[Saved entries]

----

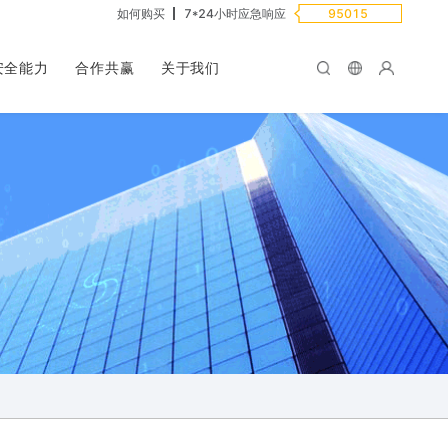
如何购买
7*24小时应急响应
95015
安全能力
合作共赢
关于我们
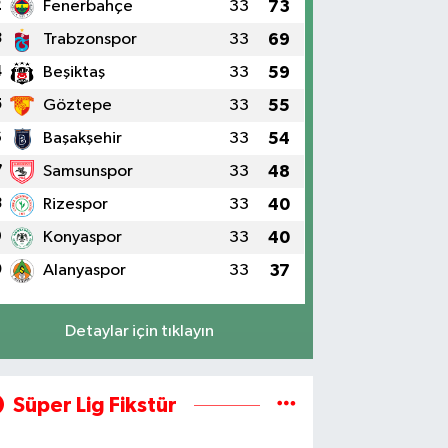
2
Fenerbahçe
33
73
3
Trabzonspor
33
69
4
Beşiktaş
33
59
5
Göztepe
33
55
6
Başakşehir
33
54
7
Samsunspor
33
48
8
Rizespor
33
40
9
Konyaspor
33
40
0
Alanyaspor
33
37
Detaylar için tıklayın
Süper Lig Fikstür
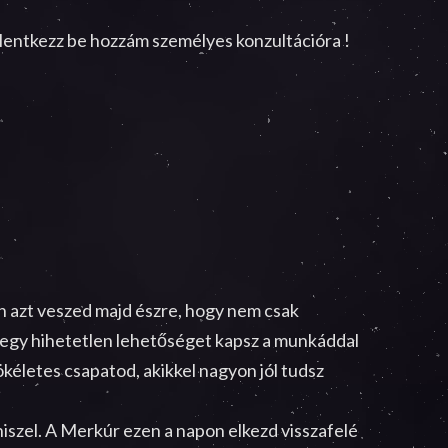
elentkezz be hozzám személyes konzultációra !
tán azt veszed majd észre, hogy nem csak
 egy hihetetlen lehetőséget kapsz a munkáddal
ökéletes csapatod, akikkel nagyon jól tudsz
hiszel. A Merkúr ezen a napon elkezd visszafelé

----

▶ **Exercise aim**: Write out every line above again exactly, with the pictures left out.

▶ **The answer**:
如何购买
7*24小时应急响应
95015
安全能力
合作共赢
关于我们
2
Fenerbahçe
33
73
3
Trabzonspor
33
69
4
Beşiktaş
33
59
5
Göztepe
33
55
6
Başakşehir
33
54
7
Samsunspor
33
48
8
Rizespor
33
40
9
Konyaspor
33
40
0
Alanyaspor
33
37
Detaylar için tıklayın
Süper Lig Fikstür
elentkezz be hozzám személyes konzultációra !
tán azt veszed majd észre, hogy nem csak
 egy hihetetlen lehetőséget kapsz a munkáddal
ökéletes csapatod, akikkel nagyon jól tudsz
hiszel. A Merkúr ezen a napon elkezd visszafelé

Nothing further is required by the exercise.